I watched a video
last night. By the time it was over I had come to believe that Hitler was a
wonderful guy! No Poo Poo! There was this little girl’s voice expounding Hitler’s
virtues, likes, dislikes, his artistic abilities, love of mankind, and of
course there was no holocaust, that was just a scheme perpetrated by the Jews
to take over Hollywood. There were scenes of Hitler playing with puppies,
holding little girls, smiling, and thousands of people gathering around him
like he was the second coming. I crappith thee NOT! Now, let’s get real here.

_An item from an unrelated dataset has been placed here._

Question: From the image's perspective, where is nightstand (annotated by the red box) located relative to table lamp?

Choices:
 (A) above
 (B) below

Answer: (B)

If you believe that Hitler had a decent bone in his body then you’re freaking nuts! I’ve read Mein
Kampf! Matter of fact, I understood
how the CPS works after reading it. Ya’ll may swat them bees now. Let’s go forward about, oh, let’s say seventy
years.
Hillary Clinton is so out in left field it’s laughable. The
only thing more laughable is the people who support her. I didn’t say black
people, see, that’s where you thought I was going, so now you’re the racist. No, I’ve seen some white chicks supporting
Hillary that I wish I could pick up in a bar, ok? People buy into the manufactured
image, not the person. I’m not going to enumerate all of Hillary’s sins here, I’m
not a priest, but what did Nixon really do? Broke into some office. Heck,
Hillary’s own significant other. Ran the government fairly well, it was that
after hours pizza party that got to him, and he still survived. Hillary has
made major blunders at every turn. Do you want to know why the democratic party
is shoving a stick up her butt, holding her up? I’ll tell you why. They are
coming to the end of the black guy, and by golly they’re gonna get a woman in
no matter what! The party, both parties, work for the bankers. The bankers want
Hillary to continue the progress (in their eyes) of the last eight years.

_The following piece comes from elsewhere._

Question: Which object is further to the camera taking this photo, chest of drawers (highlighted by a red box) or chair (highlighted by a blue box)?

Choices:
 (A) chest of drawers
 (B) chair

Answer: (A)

Now, as you know, I’m a Trump guy, but The Donald wouldn’t
know politics if it ran up and peed on his leg. He’s a real estate broker,
which is why I like him. When he speaks, I hear real estate broker coming out
of his mouth. You wonder if he’ll really build that wall? He built Trump
Towers, didn’t he? He will find the brick and mortar, and funds to build that
wall, and you’ll be darn lucky if there’s not a neon sign on it flashing, “TRUMP,
TRUMP, TRUMP!” If the Republican party has any sense, when they have their
little sit down what they need to say is, “Donald! You’ve done a magnificent
job awakening the people, but Hillary is a politician. She killed an
ambassador, laughed in a Senate committee’s face, and strolled out like she had
good sense. You don’t have to change any of your ideas, but please let us help
you package them. Together, we can beat her at her own game.”
Trump said it well yesterday. There is a reason he’s a
rising star. He’s giving the people what they want. He is vocalizing the
frustration of the people at the Beltway politics that have held sway for too
long. All the people! Unless I miss my guess, even California will swing for
Trump. All but Whoopi Goldberg, she’s moving to Kenya, I believe. If Trump
listens, and is as smart an arranger as I think he is, he will be the next president
of the United States. Hitler was a wonderful guy!